Konfüçyüs‘e soruyorlar: “Bir ülkeyi yönetmeye çağrılsanız, ilk ne yaparsınız, ilk iş ne yaparsınız?” Konfüçyüs diyor ki: “İlk dilden başlarım.” Şaşırıyor herkes. “Ya bunca kargaşa var, bunca iş varken dilden mi başlarsın?” “Evet, dilden.” diyor. “Çünkü dil kusurlu olursa, kelimeler düşünceyi iyi anlatmaz. Düşünce iyi anlatılmazsa, yapılması gereken şeyler doğru yapılamaz, vazifeler gereği gibi yapılmazsa, töre ve kültür bozulur. Töre ve kültür bozulursa, adalet yanlış yola sapar. Adalet yoldan çıkarsa, şaşkınlık içine düşen halk, ne yapacağını, işin nereye varacağını bilmez. İşte bunun içindir ki, hiçbir şey dil kadar önemli değildir.”

Türk Dil Bilgisi‘nin yazarı Muharrem Ergin Hocamız, dili şöyle tarif eder: “Dil, insanlar arasında anlaşmayı sağlayan tabiî bir vasıta, kendisine mahsus kanunları olan ve ancak bu kanunlar çerçevesinde gelişen canlı bir varlık, temeli bilinmeyen zamanlarda atılmış bir gizli antlaşmalar sistemi, seslerden örülmüş içtimaî bir müessesedir.”

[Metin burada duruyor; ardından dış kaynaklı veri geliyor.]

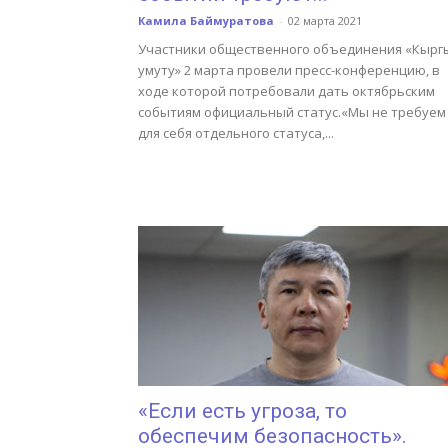
Камила Баймуратова
-
02 марта 2021
Участники общественного объединения «Кырг
умуту» 2 марта провели пресс-конференцию, в
ходе которой потребовали дать октябрьским
событиям официальный статус.«Мы не требуем
для себя отдельного статуса,...
«Если есть угроза, то
обеспечим безопасность».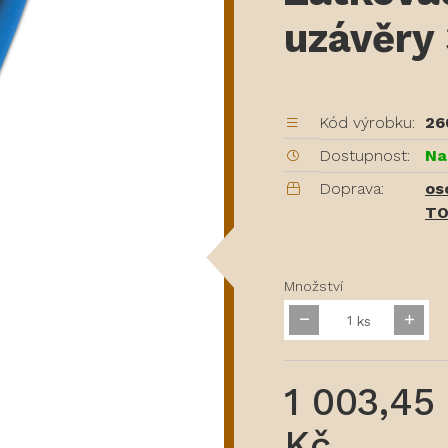
uzávěry 
Kód výrobku:
26
Dostupnost:
Na
Doprava:
os
TO
Množství
ks
1 003,45
Kč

Türkçemiz için büyük kavga veren Hocamız, Türkiye’nin Bugünkü Meseleleri‘nde “Bir milletin ruhu ve yaşama biçimi dilinde şekillenir. Bu bakımdan dil, milletin hayat felsefesini yansıtır. Bir topluluğun millet halinde yükselebilmesi ancak dil ile mümkündür. Milletin pek çok özellikleri, örf ve adetleri, dünya görüşü, hayat felsefesi, inançları, sanat anlayışları, dile yansır. Dil, millî hafızanın millî hatıraların, duyguların ve düşüncelerin, bütün maddî ve manevî değerlerin, bütün buluş ve yaratışların müşterek hazinesidir.” der.

1984‘ün ve Hayvanlar Çiftliği‘nin yazarı George Orwell da, “Bir ülkeyi yok etmenin en kestirme yolu, onun dilini yok etmekten geçer.” demiştir.

Dili bozulan milletin kendisi de bozulur.